Beaucoup de serfs, enrichis par leur travail, avaient fini par se racheter, et de là était venue la bourgeoisie. Cette dernière, vassale du roi ou d'un autre seigneur, c'est-à-dire soumise à certains hommages et à certaines redevances, tendait à s'émanciper chaque jour, et formait déjà ce tiers-état ou troisième état qui devait un jour primer les deux autres. Au quinzième siècle, où se passe notre histoire, la puissance des communes ou réunions de bourgeois commençait déjà à devenir redoutable, et toute l'ambition du serf était d'en faire partie. Le clergé, qui avait favorisé les premiers affranchissements, continuait à travailler à la destruction du servage, en prenant le parti du faible contre le fort et proclamant l'égalité des hommes devant Dieu; mais la noblesse, de son côté, qui sentait que la domination lui échappait, était devenue plus jalouse de ses droits, et employait tour à tour, pour les maintenir, l'extrême indulgence ou l'excessive sévérité. Bien que le système féodal fût menacé, il était donc encore entier, et d'autant plus visible qu'il se trouvait en face d'un nouvel ordre de choses.

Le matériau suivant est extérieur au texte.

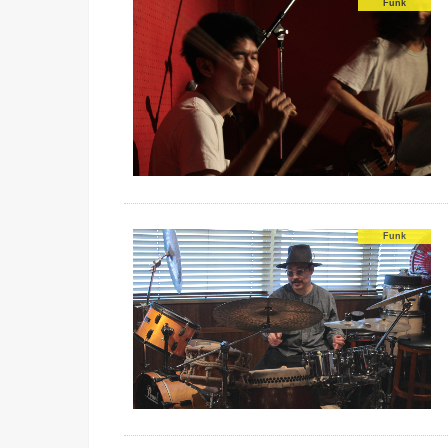
Funk
Funk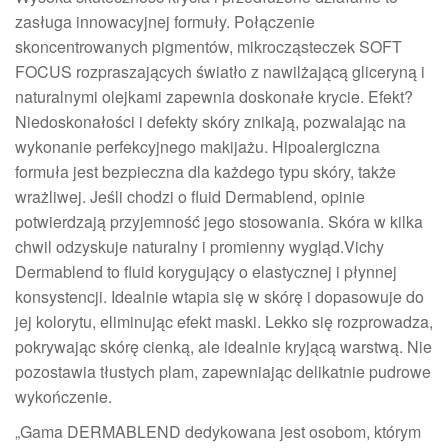
zasługa innowacyjnej formuły. Połączenie
skoncentrowanych pigmentów, mikrocząsteczek SOFT
FOCUS rozpraszających światło z nawilżającą gliceryną i
naturalnymi olejkami zapewnia doskonałe krycie. Efekt?
Niedoskonałości i defekty skóry znikają, pozwalając na
wykonanie perfekcyjnego makijażu. Hipoalergiczna
formuła jest bezpieczna dla każdego typu skóry, także
wrażliwej. Jeśli chodzi o fluid Dermablend, opinie
potwierdzają przyjemność jego stosowania. Skóra w kilka
chwil odzyskuje naturalny i promienny wygląd.Vichy
Dermablend to fluid korygujący o elastycznej i płynnej
konsystencji. Idealnie wtapia się w skórę i dopasowuje do
jej kolorytu, eliminując efekt maski. Lekko się rozprowadza,
pokrywając skórę cienką, ale idealnie kryjącą warstwą. Nie
pozostawia tłustych plam, zapewniając delikatnie pudrowe
wykończenie.
„Gama DERMABLEND dedykowana jest osobom, którym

Ainsi, pour nous résumer, la nation comprenait alors quatre classes distinctes: les nobles, les religieux, les bourgeois, et les serfs. Au dessus de tout était la puissance royale, qui grandissait chaque jour au détriment des seigneurs.
Cependant ces derniers avaient conservé leurs droits les plus importants, tels que ceux de se faire réciproquement la guerre, d'établir l'impôt sur leurs terres, et de rendre la justice.

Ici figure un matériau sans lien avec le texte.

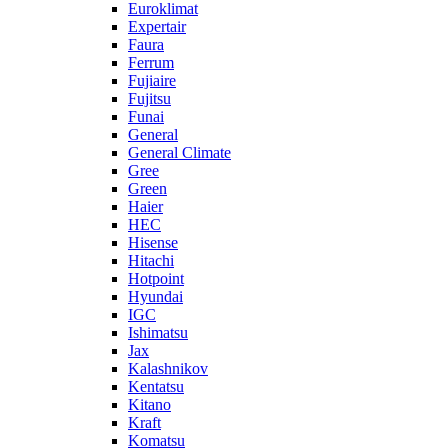
Euroklimat
Expertair
Faura
Ferrum
Fujiaire
Fujitsu
Funai
General
General Climate
Gree
Green
Haier
HEC
Hisense
Hitachi
Hotpoint
Hyundai
IGC
Ishimatsu
Jax
Kalashnikov
Kentatsu
Kitano
Kraft
Komatsu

Ce dernier privilége, le plus redoutable de tous, leur donnait, par le fait, droit de vie et de mort sur leurs gens; car leurs arrêts sans contrôle n'étaient le plus souvent que l'expression de leur colère ou de leur clémence: la passion jugeait et faisait elle-même exécuter ses sentences.

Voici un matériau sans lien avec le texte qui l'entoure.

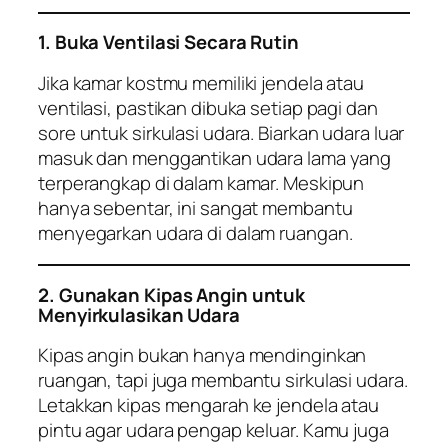
1. Buka Ventilasi Secara Rutin
Jika kamar kostmu memiliki jendela atau
ventilasi, pastikan dibuka setiap pagi dan
sore untuk sirkulasi udara. Biarkan udara luar
masuk dan menggantikan udara lama yang
terperangkap di dalam kamar. Meskipun
hanya sebentar, ini sangat membantu
menyegarkan udara di dalam ruangan.
2. Gunakan Kipas Angin untuk
Menyirkulasikan Udara
Kipas angin bukan hanya mendinginkan
ruangan, tapi juga membantu sirkulasi udara.
Letakkan kipas mengarah ke jendela atau
pintu agar udara pengap keluar. Kamu juga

On comprend, d'après un tel état de choses, quelle dut être l'inquiétude de Catherine et de Thomas Lerouge lorsqu'ils virent emmener Jehan. Messire Raoul était connu pour un homme emporté, qui condamnait sans rien entendre et revenait rarement sur ses jugements. Or il était à craindre que maître Moreau n'en profitât pour perdre Jehan, car son astuce égalait sa méchanceté.
Catherine courut chez le collecteur pour le supplier d'intercéder en faveur de son cousin; mais le collecteur refusa de se mêler d'une affaire qui pouvait le compromettre sans profit. Il en fut de même du prévôt, qui craignit de faire renvoyer son cheval, mis au vert dans les prairies de monseigneur par la protection de maître Moreau, et du notaire, qui objecta que l'intendant pouvait lui faire retirer les actes du château.
Catherine s'en revenait pour porter ces mauvaises nouvelles à Thomas; elle suivait la lisière des blés le cœur gros et les yeux rouges, lorsqu'elle aperçut un moine de Saint-François qui arrivait par un autre sentier, se dirigeant également vers Rillé.
C'était un homme déjà vieux, mais dont le visage épanoui respirait je ne sais quelle bonté active. Il portait un bâton, une cape, et une corde en bandoulière, à laquelle étaient passées une miche de pain bis et une gourde en forme de missel. Catherine le salua.
—Bonjour, mon enfant, dit le moine; d'où venez-vous donc ainsi, à une heure où tout le monde travaille aux champs?